:: AVAILABLE DATA

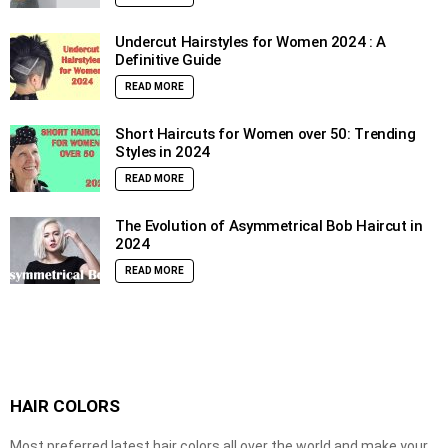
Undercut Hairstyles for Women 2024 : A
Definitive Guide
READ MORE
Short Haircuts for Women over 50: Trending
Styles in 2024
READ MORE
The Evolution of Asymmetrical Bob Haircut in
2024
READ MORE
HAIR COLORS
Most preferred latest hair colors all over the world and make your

::::
:: AVAILABLE DATA

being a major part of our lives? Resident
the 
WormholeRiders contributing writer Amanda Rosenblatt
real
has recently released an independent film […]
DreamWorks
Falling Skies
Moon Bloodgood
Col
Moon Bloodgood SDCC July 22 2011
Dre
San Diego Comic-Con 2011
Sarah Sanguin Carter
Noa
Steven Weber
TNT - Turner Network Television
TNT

::::

EXERCISE REQUIREMENTS
In the entries above, some lines may contain the string "Bloodgood"; report how many, without additional comment.

REPLY TO THE TASK
2